2019年3・1ビキニデー日本原水協全国集会・国際交流会議(2月27日)

 ことしもビキニデー集会に参加できることをうれしく思います。北米の先住民にたいする大量虐殺、何世紀にもわたるアメリカの奴隷制と黒人差別、南半球全域での帝国戦争などと同じように、ロンゲラップや他のマーシャル諸島島民は、人種主義と核兵器至上主義の祭壇で生贄にされました。米国民の一般的なイメージのなかで彼らは人間と扱われず、特権と権力の追求の中で犠牲にされたのです。

 しかし砦の壁の外側で犯された暴虐は、そこに閉じ込めておくことができません。最近の研究によれば、1967年までに米国民もまた34万から69万の人々が放射性降下物によって生命を奪われました(注1)。

 とはいえ私たちは、核のトラウマを絶滅兵器である核兵器の廃絶のためのもっとも強力な力に変えたマーシャル諸島や日本の人々の知的道徳的力を称えずにはいられません。

 ご存知のようにトランプ政権の国家安全保障声明が中国とロシアに対する三つの戦線での「長期戦争」(注2)の準備をよびかけ、21世紀の怪獣キメラともいうべき「全領域での優位」を追求するなかで、米国は、南北戦争に至った時代以来もっとも深刻な政治的危機に直面しています。わが国の選挙制度の複合的腐敗、トランプによる議会を迂回した違憲の非常事態宣言、人種主義、真実・メディア・法と科学の支配に対する攻撃、そして気の遠くなるような所得格差などが、米国の衰退を加速させています。しかしわが国の憲法体制と民主的文化の一部の分野はしぶとく生きており、トランプによる専制政治は、遅くとも2020年には終焉を迎えるでしょう。
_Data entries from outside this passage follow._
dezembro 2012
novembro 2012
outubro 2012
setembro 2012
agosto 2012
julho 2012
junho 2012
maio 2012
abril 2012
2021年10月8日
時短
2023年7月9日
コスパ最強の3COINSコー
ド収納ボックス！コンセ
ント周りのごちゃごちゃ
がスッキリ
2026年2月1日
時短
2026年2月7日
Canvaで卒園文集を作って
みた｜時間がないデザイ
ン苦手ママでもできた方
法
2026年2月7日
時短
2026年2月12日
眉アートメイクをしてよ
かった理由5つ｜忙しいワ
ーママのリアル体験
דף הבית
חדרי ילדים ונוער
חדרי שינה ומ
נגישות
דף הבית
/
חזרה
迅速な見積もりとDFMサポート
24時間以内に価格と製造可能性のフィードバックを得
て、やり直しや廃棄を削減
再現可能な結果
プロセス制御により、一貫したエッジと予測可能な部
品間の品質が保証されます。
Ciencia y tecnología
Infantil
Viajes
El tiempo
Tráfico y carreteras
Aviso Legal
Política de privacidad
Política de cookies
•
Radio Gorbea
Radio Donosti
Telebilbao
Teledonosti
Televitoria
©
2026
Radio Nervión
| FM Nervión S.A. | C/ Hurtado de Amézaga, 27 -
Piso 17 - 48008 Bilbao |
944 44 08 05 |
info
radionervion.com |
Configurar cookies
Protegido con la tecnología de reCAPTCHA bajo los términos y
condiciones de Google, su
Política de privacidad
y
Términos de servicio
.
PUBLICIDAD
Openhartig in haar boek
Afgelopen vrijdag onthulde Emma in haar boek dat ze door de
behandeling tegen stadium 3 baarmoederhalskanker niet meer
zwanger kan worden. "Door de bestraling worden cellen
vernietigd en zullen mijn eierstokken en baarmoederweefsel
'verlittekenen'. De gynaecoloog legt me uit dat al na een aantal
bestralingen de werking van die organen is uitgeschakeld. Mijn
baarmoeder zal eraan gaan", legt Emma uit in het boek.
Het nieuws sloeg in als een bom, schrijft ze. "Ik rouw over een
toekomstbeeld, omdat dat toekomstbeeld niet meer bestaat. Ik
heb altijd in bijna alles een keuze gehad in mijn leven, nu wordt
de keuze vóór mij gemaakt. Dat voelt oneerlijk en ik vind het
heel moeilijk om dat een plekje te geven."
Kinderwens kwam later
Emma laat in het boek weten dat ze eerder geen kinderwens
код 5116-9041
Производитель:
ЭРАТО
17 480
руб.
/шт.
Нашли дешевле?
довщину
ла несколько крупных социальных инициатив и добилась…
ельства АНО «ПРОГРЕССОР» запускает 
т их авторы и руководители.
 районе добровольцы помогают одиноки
 しかしながら私たちは、社会の軍事化と、途方もない軍事支出を議会が気前よく承認しているという現実に直面しています。全世界の支配権を維持しようという無駄な努力のために、米国は核軍備と運搬手段全体を刷新し、ロシアと中国を相手に地上、海、宇宙、サイバー空間の全領域にわたる戦争に備えており、大国間で危険な軍事対決が起こる危険がますます増大しています。
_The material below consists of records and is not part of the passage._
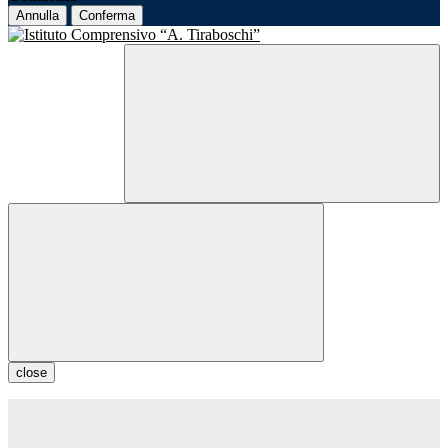
Annulla
Conferma
close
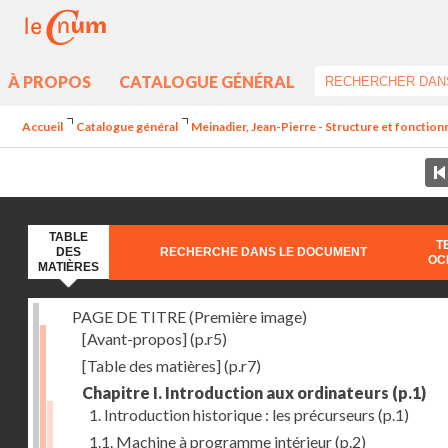
À PROPOS
CATALOGUE GÉNÉRAL
Accueil
Catalogue général
Meinadier, Jean-Pierre - Structure et fonctio
TABLE
T
DES
RECHERCHE DANS LE DOCUMENT
OC
MATIÈRES
PAGE DE TITRE (Première image)
[Avant-propos]
(p.r5)
[Table des matières]
(p.r7)
Chapitre I. Introduction aux ordinateurs
(p.1)
1. Introduction historique : les précurseurs
(p.1)
1.1. Machine à programme intérieur
(p.2)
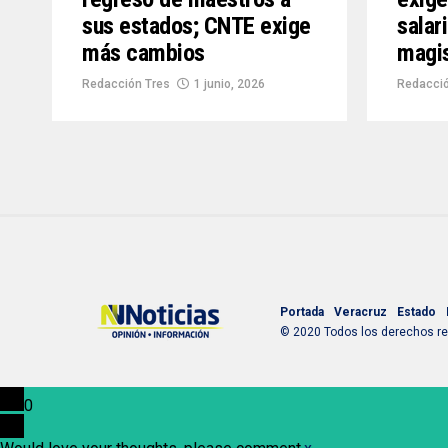
sus estados; CNTE exige
salari
más cambios
magis
Redacción Tres
1 junio, 2026
Redacció
Portada
Veracruz
Estado
© 2020 Todos los derechos res
0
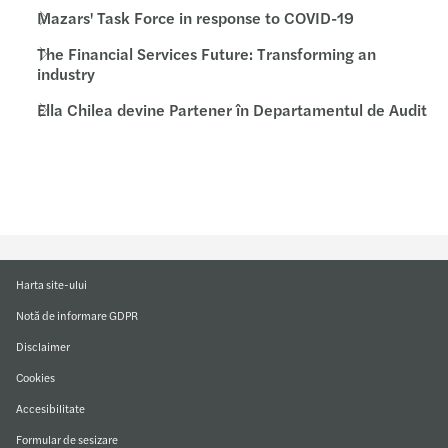
Mazars' Task Force in response to COVID-19
The Financial Services Future: Transforming an
industry
Ella Chilea devine Partener în Departamentul de Audit
Harta site-ului
Notă de informare GDPR
Disclaimer
Cookies
Accesibilitate
Formular de sesizare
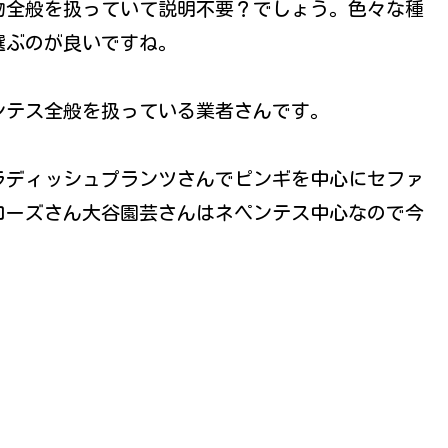
物全般を扱っていて説明不要？でしょう。色々な種
選ぶのが良いですね。
ンテス全般を扱っている業者さんです。
ラディッシュプランツさんでピンギを中心にセファ
ローズさん大谷園芸さんはネペンテス中心なので今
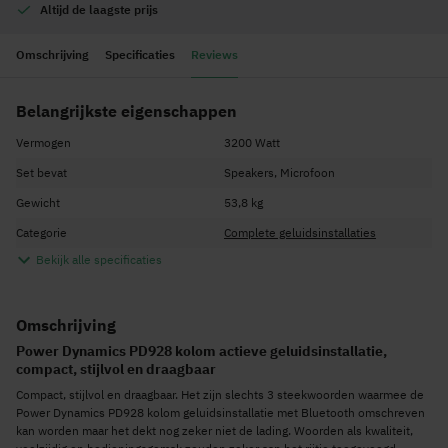
Altijd de
laagste prijs
Omschrijving
Specificaties
Reviews
Belangrijkste eigenschappen
Vermogen
3200 Watt
Set bevat
Speakers, Microfoon
Gewicht
53,8 kg
Categorie
Complete geluidsinstallaties
Bekijk alle specificaties
Omschrijving
Power Dynamics PD928 kolom actieve geluidsinstallatie,
compact, stijlvol en draagbaar
Compact, stijlvol en draagbaar. Het zijn slechts 3 steekwoorden waarmee de
Power Dynamics PD928 kolom geluidsinstallatie met Bluetooth omschreven
kan worden maar het dekt nog zeker niet de lading. Woorden als kwaliteit,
 この米国の危機は、重大な時期に起こっています。私たちは今や未知の領域に踏み込んでいます。75年に渡る比類ない米国の軍事的、経済的、外交的優位は終わりました。死滅しつつある秩序と、生れ出るために苦闘している新しい秩序との狭間の空白の期間は、不確実性と核戦争を含む生存に関わる危険が増大する時期です。それはまた、歴史の弧をより大きな平和と正義の方向へとたわめることの不可避性と好機とを私たちの前に提示しています。
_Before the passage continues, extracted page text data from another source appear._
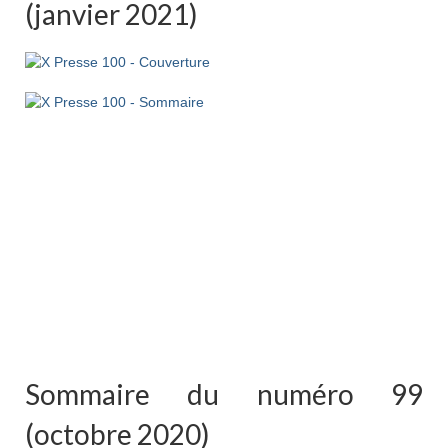
(janvier 2021)
Sommaire du numéro 99
(octobre 2020)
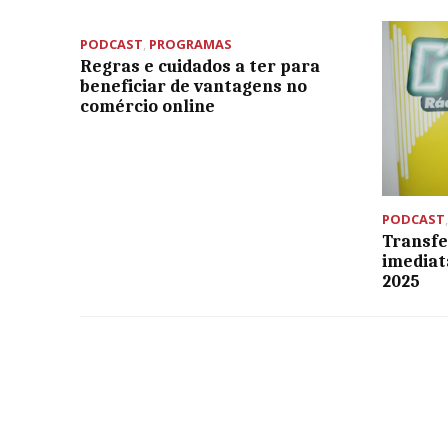
PODCAST
,
PROGRAMAS
Regras e cuidados a ter para
beneficiar de vantagens no
comércio online
PODCAST
Transfe
imediat
2025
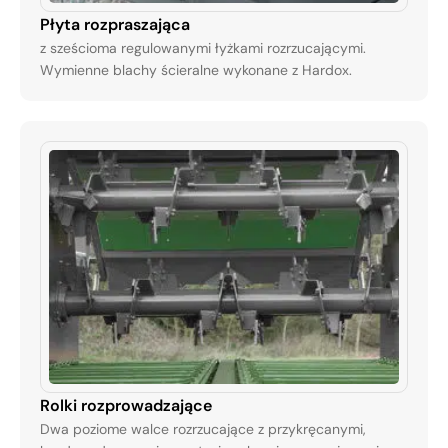
Płyta rozpraszająca
z sześcioma regulowanymi łyżkami rozrzucającymi.
Wymienne blachy ścieralne wykonane z Hardox.
Rolki rozprowadzające
Dwa poziome walce rozrzucające z przykręcanymi,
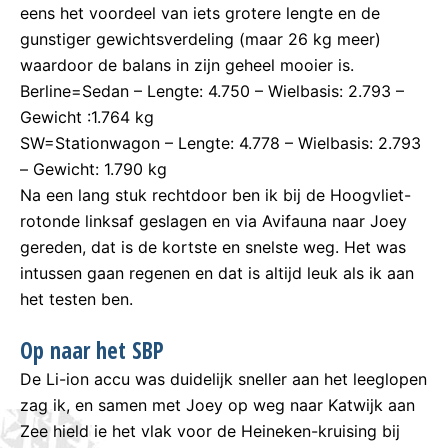
eens het voordeel van iets grotere lengte en de
gunstiger gewichtsverdeling (maar 26 kg meer)
waardoor de balans in zijn geheel mooier is.
Berline=Sedan – Lengte: 4.750 – Wielbasis: 2.793 –
Gewicht :1.764 kg
SW=Stationwagon – Lengte: 4.778 – Wielbasis: 2.793
– Gewicht: 1.790 kg
Na een lang stuk rechtdoor ben ik bij de Hoogvliet-
rotonde linksaf geslagen en via Avifauna naar Joey
gereden, dat is de kortste en snelste weg. Het was
intussen gaan regenen en dat is altijd leuk als ik aan
het testen ben.
Op naar het SBP
De Li-ion accu was duidelijk sneller aan het leeglopen
zag ik, en samen met Joey op weg naar Katwijk aan
Zee hield ie het vlak voor de Heineken-kruising bij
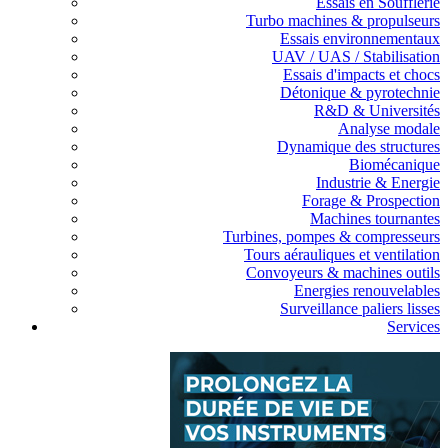
Essais en Soufflerie
Turbo machines & propulseurs
Essais environnementaux
UAV / UAS / Stabilisation
Essais d'impacts et chocs
Détonique & pyrotechnie
R&D & Universités
Analyse modale
Dynamique des structures
Biomécanique
Industrie & Energie
Forage & Prospection
Machines tournantes
Turbines, pompes & compresseurs
Tours aérauliques et ventilation
Convoyeurs & machines outils
Energies renouvelables
Surveillance paliers lisses
Services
 トランプが権力を握る前に、「冷戦後」の時代は終焉を迎えていました。中国が台頭して「対等な競争相手」となり、プーチンはロシアの急落する経済を安定させ、クレムリンを軍事的に再活性化していました。サイバー活動その他の非対称の経済的軍事的能力は米国の戦略的有利を浸食してきました。そしてブッシュとチェイニーのイラク侵攻は、大中東地域を不安定化させ、その油田地帯での米国の覇権に終止符を打ちました。

 共和党員で前国務省政策企画局長のリチャード・ハースは、われわれは新たな冷戦の中にあるわけではないと忠告しています。彼は、むしろ第一次世界大戦に至る時期との類似性を指摘しています。それは、新興諸国と衰退しつつある諸国の間の緊張、複雑な同盟の構造、激化する民族主義、領土紛争、新たな技術を伴う軍備競争、経済統合と競争、何をやりだすかわからない人物の登場などです。

 トランプの貿易戦争、核および気候に関する国際条約の廃棄やじゅうりん、強権的独裁者の擁護、米国の同盟諸国への侮辱、一カ月にわたる政府機能の閉鎖などがこの動きを助長してきました。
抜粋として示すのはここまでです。